Il y a 75 ans, le 8 mai (le 9 à 1h du matin pour les Russes) 1945 marquait la fin de la IIe Guerre mondiale en Europe, à l’issue de cinq années de catastrophes terribles, de tueries gigantesques et sans pitié de tous côtés. Cette date était aussi celle de la mort d’une idéologie et de la première guerre dans laquelle s’opposaient des conceptions politiques aux antipodes les unes des autres. La haine et les violences extrêmes qui caractérisent cette guerre en sont sûrement la conséquence, bien au-delà des guerres précédentes aux motivations traditionnelles d’impérialisme, de colonialisme ou de développements économiques rivaux.

Imperialisme USA

La fin du national-socialisme, bien sûr à l’origine et au destin funestes, fut aussi celle de la politique en général, délégitimée, rejetée dans le camp du mal au profit d’un tout-économique de plus en plus pressant. Si la politique doit mener à de tels désastres, mieux vaut l’écarter des préoccupations humaines en les orientant vers le bien-être béat d’une société qui allait devenir « de consommation », à outrance, pour seul devenir de l’Europe (de l’Ouest alors) dans un premier temps.

Les conséquences de la IIe Guerre mondiale n’en finissent pas de porter leurs fruits ; fruits pourtant de plus en plus amers en réalité et avec le recul du temps. Les nouvelles idéologies qui en sont nées (libéralisme économique et primauté de l’économie, droits-de-l’Homme, cosmopolitisme, immigration et mondialisme, individualisme institutionnalisé entre autres) ont peu à peu, après une accélération majeure en mai 1968, modifié profondément les comportements des peuples européens, valorisé les nouvelles exigences d’un homme sacralisé, arraché les dents qui restaient encore à l’Europe, vouée à être le paillasson repentant du monde nouveau.

L’Europe et le monde – surtout depuis 1991 – sont sous asservissement (volontaire) américain depuis 1945 et il n’est pas surprenant que les États-Unis s’arrogent tous les fruits de la victoire de 1945 en Europe puisqu’ils en sont les principaux bénéficiaires et ont fait « profiter » l’Europe des bienfaits d’un « american way of life » largement amélioré depuis.

Les vainqueurs d’aujourd’hui ne peuvent qu’être les vainqueurs d’hier et en cela ils n’ont pas tort, alors que l’URSS qui a mis presque seule à bas l’Allemagne, a été, elle-même, rayée de la carte politique en 1991. Tout ce que l’on peut reconnaître aux USA c’est d’avoir empêché Staline d’arriver jusqu’à Paris… et ce n’est pas rien ! Vae victis !

D’ailleurs, si le 8 mai est célébré dans l’Europe des vainqueurs et en Russie, il ne l’a jamais été aux USA dont la victoire, bien réelle celle-là, sur le Japon, au prix d’atrocités nucléaires inouïes – mais excusables car commises par les « bons » –, est bien considérée comme un fait national.

Mais lorsque la Maison Blanche s’approprie la « victoire » de 1945, comme elle vient de le faire, on comprend que la Russie élève de vives protestations.

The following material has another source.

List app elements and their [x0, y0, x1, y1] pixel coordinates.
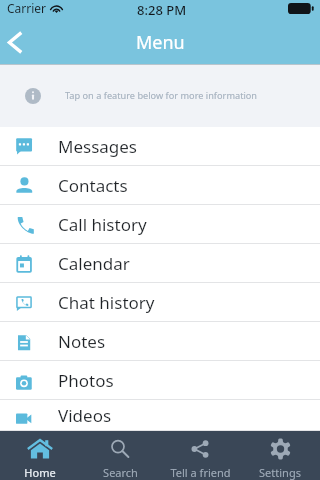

Avec le temps, la volonté de maintenir une image de libérateur absolu des USA, grâce à 1945, leur permet de se poser en censeur légitime de tous les abus dans le monde… lorsque cela les arrange. C’est le cas vis-à-vis de la Chine actuellement.

Une autre date, cinq ans après presque jour pour jour, est celle de la Déclaration Schuman du 9 mai 1950 qui anticipait la création d’un « marché commun » européen. Cette date a été adoptée comme celle de l’Union européenne et donne lieu chaque année à des commémorations convenues. Ce 9 mai était donc le 70e anniversaire symbolique de l’Europe unie, pacifiée et solidaire…

Véritable chef-d’œuvre de technocratie, de la synarchie, de l’écrasement des peuples et de la victoire éclatante du tout financier, l’Union européenne n’en finit pas de s’autocongratuler. Même en plein marasme et au sommet de son impéritie.

Finalement, le 8 mai 1945 a remplacé un désastre patent par un autre sur le long terme et en profondeur ; peut-être sans retour. Mais de nature différente et moins voyant. L’asservissement des peuples par des superstructures économico-financières, la liberté de diffuser l’expression ratiocinée, la mixité anarchique, la dépendance de l’Europe du reste du monde, la fin de toute sa souveraineté effective, et tous les maux qui se sont abattus sur les identités européennes, dressent un bilan de 75 ans d’après-guerre et de 70 ans d’Europe suicidaire.